The Session were in their little square room after the service, counting the tokens. The minister was sitting in his chair waiting to dismiss them with the benediction, when a rap came to the door. My father opened it, being nearest, and there without stood Willie McNair.

"I wish to speak with the Session," he said, firmly.

"Come in—come your ways in, William," said the minister, kindly, and the elders resumed their seats, not knowing what was to happen.

"Moderator and ruling elders of this congregation," said Willie, who had not served tables so long without knowing the respect due to his spiritual superiors, "I have come before you in the day of my shame to demit the office I have held so long among you. Gentlemen, I do not complain, I own I am well punished. These twenty years I have lived for my pride. I have lied to each one of you—to the minister, to you the elders, and to the hale congregation, making a roose of my wife, and sticking at nothing to hide the shame of my house.

"Sirs, for these lying words, it behoves that ye deal strictly with me, and I will submit willingly. But believe me, sirs, it was through a godly jealousy that I did it, that the Kirk of the New Testament might not be made ashamed through me and mine. But for a' that I have done wrong, grievous wrong. I aye kenned in my heart that it would come—though, God helping me, I never thocht that it would be like this!

"But noo I maun gang awa'," here he broke into dialect, "for I could never bear to see anither man carry up the Buiks and open the door for you, sir, to enter in. Forty years has William McNair been a hewer of wood and a drawer of water in this tabernacle. Let there be pity in your hearts for him this day. He hath borne himself with pride, and for that the Lord hath brought him very low. And, oh! sirs, pray for her—flesh of my flesh, and bone of my bone, come to what ye saw this day! Tell me that He will forgie—be sure to tell me that He will forgie Betty—for what she has dune this day!"
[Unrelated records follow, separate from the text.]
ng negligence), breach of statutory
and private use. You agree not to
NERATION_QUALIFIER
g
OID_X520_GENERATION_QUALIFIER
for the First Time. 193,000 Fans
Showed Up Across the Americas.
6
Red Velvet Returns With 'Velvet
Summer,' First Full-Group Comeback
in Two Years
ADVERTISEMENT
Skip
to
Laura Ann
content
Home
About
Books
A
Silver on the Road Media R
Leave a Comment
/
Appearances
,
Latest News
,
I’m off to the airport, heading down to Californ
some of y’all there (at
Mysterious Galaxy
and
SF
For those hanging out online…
The minister reassured him in affectionate words, and the whole Session tried to get Willie to withdraw his decision. But in vain. The old man was firm.
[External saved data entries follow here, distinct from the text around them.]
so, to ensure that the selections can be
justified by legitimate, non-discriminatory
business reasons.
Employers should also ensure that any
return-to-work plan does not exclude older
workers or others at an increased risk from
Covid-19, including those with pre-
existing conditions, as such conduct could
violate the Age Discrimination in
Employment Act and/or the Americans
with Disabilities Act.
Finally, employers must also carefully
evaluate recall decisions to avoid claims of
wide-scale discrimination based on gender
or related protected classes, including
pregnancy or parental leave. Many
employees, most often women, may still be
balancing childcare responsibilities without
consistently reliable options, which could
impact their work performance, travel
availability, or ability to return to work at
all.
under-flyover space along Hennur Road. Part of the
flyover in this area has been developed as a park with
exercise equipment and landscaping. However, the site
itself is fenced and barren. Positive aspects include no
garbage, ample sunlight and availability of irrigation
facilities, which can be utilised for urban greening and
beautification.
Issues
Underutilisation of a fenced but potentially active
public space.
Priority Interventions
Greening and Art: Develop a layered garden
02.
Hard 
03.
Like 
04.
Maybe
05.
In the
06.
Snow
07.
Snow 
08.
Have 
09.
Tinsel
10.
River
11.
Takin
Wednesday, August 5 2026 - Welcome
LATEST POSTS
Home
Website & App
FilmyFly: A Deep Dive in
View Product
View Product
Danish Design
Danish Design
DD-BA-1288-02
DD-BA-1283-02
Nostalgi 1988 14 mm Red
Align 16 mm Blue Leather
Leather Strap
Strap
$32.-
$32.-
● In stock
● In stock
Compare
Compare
"No," he said, "Betty is noo my chairge. The husband of a drunkard is not a fit person to serve tables in the clean and halesome sanctuary. I will never leave Betty till the day she dees!"

*******

And neither he did. It was not long. Willie nursed his wife with unremitting tenderness, breaking himself down as he did so. I did not see him again till the day of Betty's funeral. I went with my father, feeling very important, as it was the first function I had been at in my new character of a man.

When they were filling in the grave, Willie stood at the head with his hat in his hand, and his gray locks waving in the moderate wind. His lips were tremulous, but I do not think there were tears in his eyes.

I went up to try to say something that might comfort him. I knew no better then. But I think he did not wish me to speak about Betty, for with a strange uncertain kind of smile he lifted up his eyes till they rested upon the golden fields of ripening corn all about the little kirkyard.

"I think it will be an early harvest," he said, in a commonplace tone.

Then all suddenly he broke into a kind of eager sobbing cry—a heart-prayer of ultimate agony.

"Oh, my God! my God! send that it be an early harvest to puir Willie McNair."

*******

And it was, for before a sheaf of that heartsome yellow corn was gathered into barn, they laid Willie beside the woman he had watched so long, and sheltered so faithfully behind the barriers of his love.